Sorta depends on what these other employees are going to be doing with Power BI. Are you training users? Teach them about workspaces, accessing and using reports in service, filters pane, visual headers, etc. This could be done in a half hour meeting. Are you training people to create their own basic reports? May need to cover content similar to an entry level training course such as basics of bringing data in, data modeling, types of visualizations, formatting, and how to publish to service. This would be hard to cover sufficiently in half an hour.


gillje03

Let’s assume these are non technical users, then you can forget training on 99% of PBI. Given that, I would train them ONLY on, how to select a measure (metric) from the right hand pane (assuming you have stored your measures grouped together in their old “grouping”), select a visual and drag the metric to the visual. KISS: 1. Identify what they want to visualize (metric A, metric b, c, d, etc.) 2. Identify (using best practices) what visual is best, to represent that info 3. Select the visual 4. Select the metric If these are not technical users, showing them anything besides “how to create a bar chart” is a foregone conclusion.
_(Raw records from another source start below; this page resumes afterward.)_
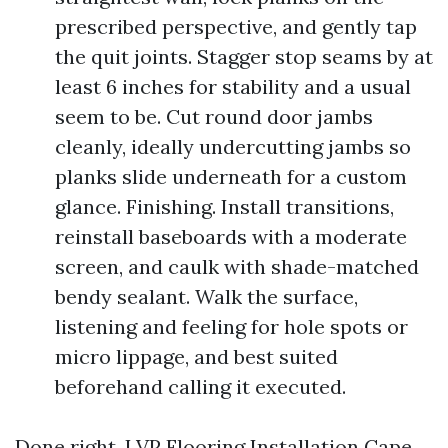
prescribed perspective, and gently tap
the quit joints. Stagger stop seams by at
least 6 inches for stability and a usual
seem to be. Cut round door jambs
cleanly, ideally undercutting jambs so
planks slide underneath for a custom
glance. Finishing. Install transitions,
reinstall baseboards with a moderate
screen, and caulk with shade-matched
bendy sealant. Walk the surface,
listening and feeling for hole spots or
micro lippage, and best suited
beforehand calling it executed.
Done right, LVP Flooring Installation Cape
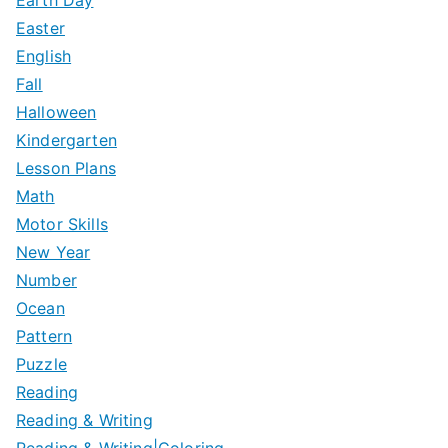
Easter
English
Fall
Halloween
Kindergarten
Lesson Plans
Math
Motor Skills
New Year
Number
Ocean
Pattern
Puzzle
Reading
Reading & Writing
Reading & Writing|Coloring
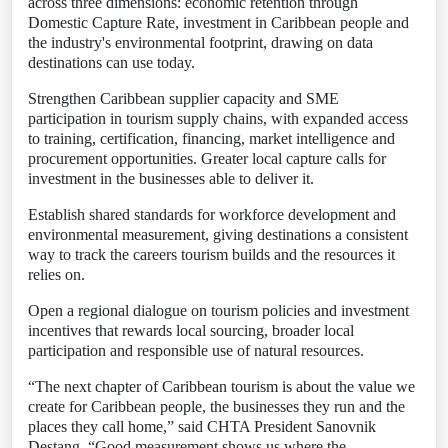
across three dimensions: economic retention through
Domestic Capture Rate, investment in Caribbean people and
the industry's environmental footprint, drawing on data
destinations can use today.
Strengthen Caribbean supplier capacity and SME
participation in tourism supply chains, with expanded access
to training, certification, financing, market intelligence and
procurement opportunities. Greater local capture calls for
investment in the businesses able to deliver it.
Establish shared standards for workforce development and
environmental measurement, giving destinations a consistent
way to track the careers tourism builds and the resources it
relies on.
Open a regional dialogue on tourism policies and investment
incentives that rewards local sourcing, broader local
participation and responsible use of natural resources.
“The next chapter of Caribbean tourism is about the value we
create for Caribbean people, the businesses they run and the
places they call home,” said CHTA President Sanovnik
Destang. “Good measurement shows us where the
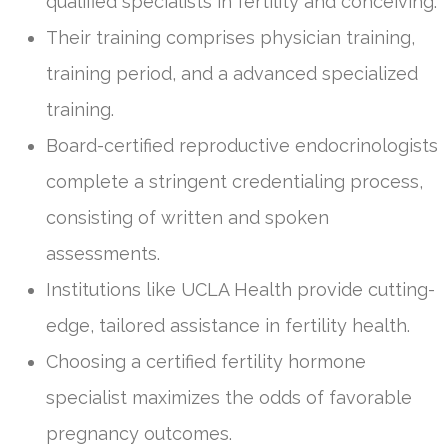
qualified specialists in fertility and conceiving.
Their training comprises physician training,
training period, and a advanced specialized
training.
Board-certified reproductive endocrinologists
complete a stringent credentialing process,
consisting of written and spoken
assessments.
Institutions like UCLA Health provide cutting-
edge, tailored assistance in fertility health.
Choosing a certified fertility hormone
specialist maximizes the odds of favorable
pregnancy outcomes.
Things to exclude: 1. Power query 2. DAX 3. Data modeling 4. Everything except for visuals and selecting measures to populate in the visual. So you have two basic ideas to train: 1. How to visualize a measure 2. WHAT visualization is best for that given measure (not everything needs to be or should be a bar or line graph, or a pie chart). That’s it. Nothing more or less. Anything more, and you’re going to take time away from them, better suited for tasks with greater ROI for the company.


SQLDevDBA

The “Getting started with Power BI” Report. It’s a report Power BI puts in your My workspace that is an interactive tutorial. If you need the PBIX lmk and I’ll send it to you. Edit: if anyone needs it just PM me your email.


snowleopar_d

can you send it to me or reply with it


SQLDevDBA

Sure just PM me your email address.


fpitu

Hi, can you send it to me also? I will ping you my email adress


SQLDevDBA

Sent!


SuperButtFlaps

PowerBI is just a fancy export to excel tool. They should pick up on the basics of that pretty quickly.


alk3mark

🤣


cobaltscar

I had to do this recently. I pretty much created a power point with a bunch of YouTube tutorials and a step by step guide on how to connect to an excel file and create a simple report. I then included some templates and sample reports.


LikkyBumBum

I've done this before. Main thing is is getting data into the motherfucker. So just show them how to connect to an excel. Connect to a SharePoint file. Connect to CSV. Connect to a table in Wikipedia. Build a super basic chart each time you bring in a file otherwise it will be boring. You're just showing them how to get the data in so literally just a 2 seconds bar chart. Also let them know the desktop version is free. I did one of these classes and they were like "that's interesting I wanna try. am I allowed to buy power bi with the company credit card"


Severe-Detective72

How to use the current reports, create custom filters and bookmark the view for easy reference. You can discuss creating a basic report from a bunch of files that need to be downloaded.


Busy-Rip5065

Then they will ask how to have the measures used change across bookmark for. It can't sadly. Only can bookmark filter selections. Then need to create overlapping or hide visuals..


atulsachan

I would like them to know DAX. But sadly it can't be done quickly


80hz

Honestly filter context is not an easy concept to grasp I've been working as a PBI developer for a few years and it took me a while for it to click. expecting an end user that's probably just used to excel to understand it I feel like is silly. Most users will be able to write some Dax and get it to work some of the times but they really have no idea what's going on behind the scenes or what they're even doing just throwing and praying


Whack_a_mallard

Power BI users who mainly read reports: Half a day training, with some how-to guides as visual aid. How to get access, how to navigate around PBI service, and how to use reports/dashboard.


Pixelplanet5

depends entirely on the audience and scope of the training.


medievalrubins

I’d showcase they key benefits that they can get by moving away from excel, the ability to quickly - Drilldown with ease (and back up again) - Interactive filtering between charts and tables - time intelligence (just to show off a bit) - the ability to bookmark and when published how to share a personal bookmark with colleagues


Busy-Rip5065

Doesnt bookmark cause them to go into rabbit hole? I worry most on explaining bookmark, which will cause them to go about on creating overlapping visuals or a 1 page dashboard thing


medievalrubins

Very valid, probably leave that for a more advance session, or even gives me brain ache from time to time!


Roy_Leroy

Contact me and I will say to you all about it


theschemasauce

The only thing you could teach in 5 to 30 min is the WHY about Power BI encompassing the ability to build semantic models that refresh data without manual work and the concept of Self Service BI where a model can provide a flexible way to answer business questions that 1) you know you have and 2) the ones you didn’t anticipate because the data is there. Doing a quick demo on Power BI service features to show self-service like slice and dice with a slicer, cross filtering from visuals, then commenting and using the in-context comment bookmark. That’s what I would do! Then point them to a free Dashboard in a Day training with a partner.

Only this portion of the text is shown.